What form would the 'FAQs' take? 

     Ideally (?) the FAQs would developed by a wikiproject within wikipedia.

     Or maybe in  Citizendium (using / developing their approach to trusted editorial oversight).

     Encylopedia articles, however, are not (ever?) written in Q&A form.

     Is that a problem?

 

What is the relationship between Citizendium, Wikipedia and the proposed website.  Will the one complement the other? 

 

The relationship between Wikipedia and Citizendium is that essentially they are rivals (though there is some cross-fertilisation between the two). They are slightly different approaches to doing the same thing: producing an online 'encyclopedia'. Citizendium is much newer.  It  arose from dissatisfaction about the way wikipedia operates. Perhaps it might never take off as wikipedia has.

 

If it survives, Citizendium could be of interest to us because it does something wikipedia does not do: it recruits panels of 'credentialled experts' (mostly academics) to give some quality assurance to the 'approved' versions of its articles. For example, if they  wanted to, Nick Grief or Robbie Manson could join that panel.  They would sign  up online,  stating their  qualifications and thereby become eligble to oversee the editing of articles in their specialism. As would any lawyer who interprest the law differently.  Their disagreements over whether an article is correct would be conducted online and would be a matter of permanent public record.

 

Think of the 'dodgy doisser' and all the fuss about how that was edited.  Everyone wanted to know who changed the crucial line. If that editing process had been conducted within citizendium (or wikipedia, or any public wiki) it would have had much more public accountability. Anyone could trace every tiny edit, seeing exactly  who did it and when. 

 

It might be  possible to link this process of expert oversight to a process of cross-party oversight to produce the desired  'legal resource which can be trusted by MPs of all parties'.  The political parties could each ensure that the panel of legal experts contains lawyers trusted by their party. They'd also need to make sure 'their' lawyers were as actively involved as the lawyers favoured by the other parties. Currently (13/9/09) Citizendium has 15 people registered as 'editors' (their word for experts) in the filed 'law'. None are active.

 

I think it will require some experimentation to decide whether the legal resource we envisage should live within wikipedia, or within citizendium. Or neither. Or  some hybrid form.


 

 

If Encyclopedia articles are not written in Q and A form does this refer both to Citizendium and Wikipedia?
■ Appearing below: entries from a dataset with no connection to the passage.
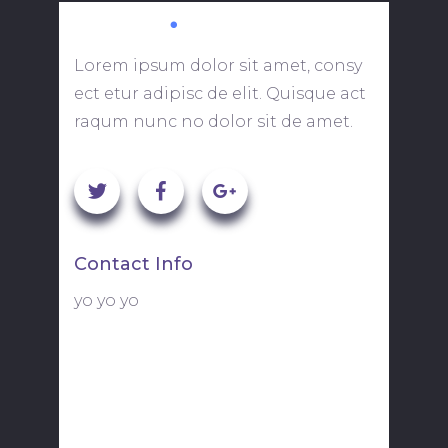
Lorem ipsum dolor sit amet, consy
ect etur adipisc de elit. Quisque act
raqum nunc no dolor sit de amet.
Contact Info
yo yo yo
113 Fulton Street, Suite 721
New York, NY 10010
youremail@yourdomain.com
Yes. Typically, neither uses Q&A form. But there might not be an outright ban on that format.

 

We need to decide how far this proposal should be concerned with officials as well as with MPs

 

Yes. But from a programming  point of view it may not make much difference whether a letter is to (or from)  an MP, an official or a cat.  A letter is just a document that goes through certain stages.

 

In the letter-writing, how much guidance do we give them?

George: 13.09.09 We could back this guidance up with 'phone discussion - I've always done this in the past.

 

Funding

If funding is to be sought, and if mySociety wish to work with conference members, the funding application  might perhaps be made by INLAP (in its proposed role as fund-holder / treasurer for projects emerging from the conference).